··· RECORDS SHOWN
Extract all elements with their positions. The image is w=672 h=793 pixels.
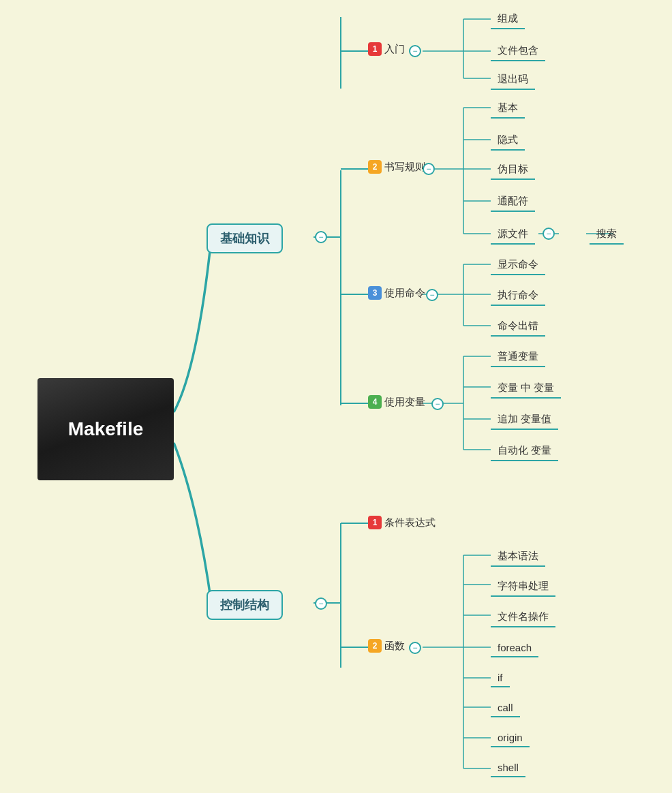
- leaf-if: if: [491, 669, 510, 687]
- branch-shuxie-guize: 2 书写规则: [368, 160, 425, 174]
- leaf-zhuijia-liangzhi: 追加 变量值: [491, 410, 558, 430]
- branch-shiyong-bianliang: 4 使用变量: [368, 395, 425, 409]
- branch-tiaojian-biaodashu: 1 条件表达式: [368, 516, 436, 529]
- leaf-foreach: foreach: [491, 639, 538, 657]
- leaf-tuichu-ma: 退出码: [491, 70, 535, 90]
- leaf-yuanwenjian: 源文件: [491, 225, 535, 245]
- collapse-yuanwenjian[interactable]: −: [543, 228, 555, 240]
- collapse-branch1[interactable]: −: [409, 45, 421, 57]
- badge-c1: 1: [368, 516, 382, 529]
- badge-2: 2: [368, 160, 382, 174]
- makefile-title: Makefile: [68, 418, 144, 440]
- leaf-wenjian-baohuan: 文件包含: [491, 42, 545, 61]
- leaf-zhixing-mingling: 执行命令: [491, 286, 545, 306]
- leaf-zifuchuan-chuli: 字符串处理: [491, 577, 555, 597]
- leaf-mingling-chucuo: 命令出错: [491, 317, 545, 337]
- leaf-zucheng: 组成: [491, 10, 525, 29]
- leaf-jiben: 基本: [491, 99, 525, 119]
- leaf-wenjianming-caozuo: 文件名操作: [491, 608, 555, 627]
- badge-3: 3: [368, 286, 382, 300]
- leaf-tongpeifu: 通配符: [491, 192, 535, 212]
- node-jichu-zhishi[interactable]: 基础知识: [207, 223, 283, 253]
- badge-c2: 2: [368, 639, 382, 653]
- branch-shiyong-mingling: 3 使用命令: [368, 286, 425, 300]
- leaf-sousuo: 搜索: [590, 225, 624, 245]
- leaf-origin: origin: [491, 729, 530, 747]
- leaf-putong-bianliang: 普通变量: [491, 347, 545, 367]
- collapse-branch-c2[interactable]: −: [409, 642, 421, 654]
- leaf-zidonghua-bianliang: 自动化 变量: [491, 441, 558, 461]
- collapse-kongzhi-jiegou[interactable]: −: [315, 597, 327, 610]
- node-kongzhi-jiegou[interactable]: 控制结构: [207, 590, 283, 620]
- leaf-yinshi: 隐式: [491, 131, 525, 151]
- collapse-jichu-zhishi[interactable]: −: [315, 231, 327, 243]
- branch-rumen: 1 入门: [368, 42, 405, 56]
- leaf-shell: shell: [491, 759, 525, 777]
- leaf-wei-mubiao: 伪目标: [491, 160, 535, 180]
- collapse-branch4[interactable]: −: [431, 398, 444, 410]
- badge-4: 4: [368, 395, 382, 409]
- collapse-branch3[interactable]: −: [426, 289, 438, 301]
- mind-map: Makefile 基础知识 − 1 入门 − 组成 文件包含 退出码 2 书写规…: [0, 0, 672, 793]
- leaf-bianliang-zhong: 变量 中 变量: [491, 379, 561, 399]
- branch-hanshu: 2 函数: [368, 639, 405, 653]
- leaf-xianshi-mingling: 显示命令: [491, 255, 545, 275]
- makefile-image: Makefile: [37, 378, 174, 480]
- collapse-branch2[interactable]: −: [423, 163, 435, 175]
- leaf-call: call: [491, 699, 520, 717]
- badge-1: 1: [368, 42, 382, 56]
- leaf-jiben-yufa: 基本语法: [491, 547, 545, 567]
······
ASSIGNMENT:
In the entries above, which lines hold the word "image"? Copy them out.

SOLUTION FOR THIS PROBLEM:
Extract all elements with their positions. The image is w=672 h=793 pixels.
- makefile-image: Makefile: [37, 378, 174, 480]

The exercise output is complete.